Le manque d’écoute et le reflexe recentralisateur sont flagrants par rapport aux Basques, avec la disparition de l’entité «Pays» et le refus persistant de nous donner une autre existence institutionnelle et territoriale. Même refus en ce qui concerne l’euskara et les autres langues dites «régionales»: nous n’aurons pas la loi-cadre promise, et la Constitution ne sera pas amendée pour les reconnaître officiellement. Même passivité par rapport aux prisonniers politiques basques et au processus de paix, malgré quelques bons propos de campagne électorale: qu’attend-il pour faire ce qu’il dit? Nous voici donc soumis à la double peine: celle que subit l’ensemble des citoyens dans cette monarchie élective, plus celle qui réprime notre identité basque.
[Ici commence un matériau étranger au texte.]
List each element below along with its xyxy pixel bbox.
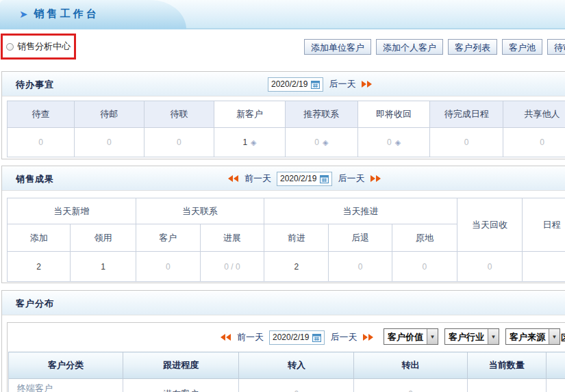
todo-value: 0 [8,128,75,157]
results-value: 0 [457,252,523,282]
col-header: 转出 [354,352,467,379]
calendar-icon[interactable] [320,174,329,183]
results-value: 0 [392,252,457,282]
results-date-input[interactable]: 2020/2/19 [277,172,332,186]
calendar-icon[interactable] [311,80,320,89]
distribution-table: 客户分类 跟进程度 转入 转出 当前数量 终端客户 潜在客户 0 0 [8,352,565,392]
distribution-section-bar: 客户分布 [2,291,565,315]
distribution-date-input[interactable]: 2020/2/19 [269,330,325,345]
customer-value-select[interactable]: 客户价值 ▼ [384,328,438,345]
radio-label: 销售分析中心 [17,40,71,53]
diamond-icon[interactable]: ◈ [251,138,256,146]
results-value: 0 [136,252,200,282]
col-header: 待完成日程 [430,101,503,128]
col-header: 待邮 [74,101,144,128]
region-filter-label: 区域 [561,332,565,344]
distribution-date-value: 2020/2/19 [273,332,309,342]
todo-value: 0 [74,128,144,157]
distribution-section: 客户分布 前一天 2020/2/19 后一天 客户价值 ▼ 客户行业 [1,290,565,392]
results-group-header-row: 当天新增 当天联系 当天推进 当天回收 日程 [8,198,565,224]
sub-header: 领用 [71,224,136,252]
col-header: 待查 [8,101,75,128]
group-header: 当天推进 [264,198,457,224]
sub-header: 前进 [264,224,329,252]
distribution-data-row: 终端客户 潜在客户 0 0 [9,379,565,392]
add-personal-customer-button[interactable]: 添加个人客户 [376,39,443,55]
todo-section: 待办事宜 2020/2/19 后一天 待查 待邮 待联 新客户 推荐联系 即将收… [1,71,565,159]
next-day-arrows-icon[interactable] [370,175,381,182]
results-section-bar: 销售成果 前一天 2020/2/19 后一天 [2,166,565,191]
col-header: 新客户 [214,101,285,128]
results-value: 1 [71,252,136,282]
distribution-header-row: 客户分类 跟进程度 转入 转出 当前数量 [9,352,565,379]
select-value: 客户价值 [384,329,427,344]
chevron-down-icon[interactable]: ▼ [427,329,438,344]
group-header: 当天新增 [8,198,136,224]
group-header: 当天联系 [136,198,264,224]
results-value: 2 [264,252,329,282]
filter-row: 客户价值 ▼ 客户行业 ▼ 客户来源 ▼ [384,328,560,345]
todo-title: 待办事宜 [16,79,54,91]
customer-pool-button[interactable]: 客户池 [502,39,542,55]
prev-day-link[interactable]: 前一天 [244,172,271,185]
prev-day-link[interactable]: 前一天 [237,331,264,343]
next-day-link[interactable]: 后一天 [329,78,355,90]
todo-value[interactable]: 1◈ [214,128,285,157]
todo-value[interactable]: 0◈ [285,128,357,157]
todo-value: 0 [430,128,503,157]
next-day-link[interactable]: 后一天 [330,331,357,343]
todo-value[interactable]: 0◈ [357,128,429,157]
chevron-down-icon[interactable]: ▼ [488,329,499,344]
empty-cell [546,379,565,392]
results-table: 当天新增 当天联系 当天推进 当天回收 日程 添加 领用 客户 进展 前进 后退… [7,198,565,282]
todo-table: 待查 待邮 待联 新客户 推荐联系 即将收回 待完成日程 共享他人 0 0 0 … [7,101,565,157]
customer-list-button[interactable]: 客户列表 [448,39,497,55]
page-title: 销售工作台 [34,8,99,21]
col-header: 共享他人 [503,101,565,128]
diamond-icon[interactable]: ◈ [323,138,328,146]
customer-source-select[interactable]: 客户来源 ▼ [505,328,560,345]
select-value: 客户行业 [445,329,488,344]
col-header: 转入 [239,352,354,379]
in-cell: 0 [239,379,354,392]
category-cell[interactable]: 终端客户 [9,379,123,392]
diamond-icon[interactable]: ◈ [395,138,401,146]
todo-date-input[interactable]: 2020/2/19 [268,77,323,92]
results-value: 2 [8,252,71,282]
results-date-value: 2020/2/19 [280,174,316,183]
prev-day-arrows-icon[interactable] [221,334,231,341]
customer-industry-select[interactable]: 客户行业 ▼ [444,328,499,345]
progress-cell: 潜在客户 [123,379,239,392]
col-header: 跟进程度 [123,352,239,379]
col-header: 客户分类 [9,352,123,379]
col-header: 当前数量 [467,352,546,379]
col-header: 待联 [144,101,214,128]
arrow-right-icon: ➤ [19,9,28,19]
sales-workbench-page: ➤ 销售工作台 销售分析中心 添加单位客户 添加个人客户 客户列表 客户池 待审… [0,0,565,392]
todo-header-row: 待查 待邮 待联 新客户 推荐联系 即将收回 待完成日程 共享他人 [8,101,565,128]
toolbar: 添加单位客户 添加个人客户 客户列表 客户池 待审核客户 [304,39,565,55]
banner-tab-curve [151,0,186,29]
sales-analysis-center-option[interactable]: 销售分析中心 [1,34,76,60]
sub-header: 添加 [8,224,71,252]
radio-icon[interactable] [6,43,14,51]
todo-value: 0 [144,128,214,157]
next-day-arrows-icon[interactable] [362,334,373,341]
next-day-arrows-icon[interactable] [361,81,372,88]
pending-review-customer-button[interactable]: 待审核客户 [547,39,565,55]
todo-date-value: 2020/2/19 [271,79,307,89]
add-company-customer-button[interactable]: 添加单位客户 [304,39,371,55]
count-cell [467,379,546,392]
sub-header: 后退 [329,224,392,252]
sub-header: 原地 [392,224,457,252]
group-header: 日程 [523,198,565,252]
calendar-icon[interactable] [312,333,321,342]
next-day-link[interactable]: 后一天 [338,172,364,185]
results-title: 销售成果 [16,173,54,185]
chevron-down-icon[interactable]: ▼ [549,329,560,344]
top-banner: ➤ 销售工作台 [0,0,565,29]
sub-header: 客户 [136,224,200,252]
col-header: 即将收回 [357,101,429,128]
col-header: 推荐联系 [285,101,357,128]
prev-day-arrows-icon[interactable] [228,175,239,182]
Pour autant, je ne suis pas emballé par la campagne socialiste. Sa critique du sarkozysme est simpliste, caricaturale, démagogique; sa sous-estimation de la crise économico-financière est frivole et irresponsable. Elle nous prépare très mal aux efforts que le nouveau Président ne manquera pas de nous imposer pour nous en sortir, parce que c’est inévitable. S’il ne le sait pas, c’est encore pire! Mais c’est bien connu, au second tour on élimine, et je l’ai toujours fait dès 1965 (où, démocrate-chrétien à l’époque, j’ai de plus voté Mitterrand dès le premier tour, malgré la présence de Lecanuet): je le ferai encore, en espérant malgré tout
que le nouveau Président nous entendra mieux que l’actuel, ce qui n’est pas difficile.
Au premier tour je choisirai selon mes convictions, et je voterai pour la candidate écologiste Eva Joly. Son accent ne me rebute pas, il n’est pas plus étranger que le mien. A ce sujet, je ne résiste pas au plaisir de citer un passage savoureux de l’article «Le rayon vert, Eva Joly» d’Eric-Emmanuel Schmitt, publié dans Télérama du 4 janvier 2012: «…les crétins —qui généralement ne parlent aucune langue étrangère—, au lieu d’apprécier l’hommage qu’apporte tout accent exotique à notre idiome, se moquent d’une polyglotte. En entendant leurs re-marques acerbes, j’ai l’impression d’écouter une assemblée de limaces se moquer des animaux qui ont des jambes. Devant sa double nationalité —phénomène précurseur du monde à venir—, certains éructent, puis jubilent en se désignant, eux, en tant que «vrais Français»! Comme s’ils gagnaient du mérite à être nés quelque part et à n’avoir jamais voyagé… Comme si la France «choisie» par Eva Joly ne valait pas la France «subie» qui demeure la leur. En face d’une femme qui a plusieurs cultures, ils se sentent supérieurs de n’en avoir qu’une!».
L’on me dit aussi qu’elle aura peu de voix. Ce n’est pas un argument: avec la mienne, elle en aura une de plus. Voter n’est pas un pari sur le cheval gagnant.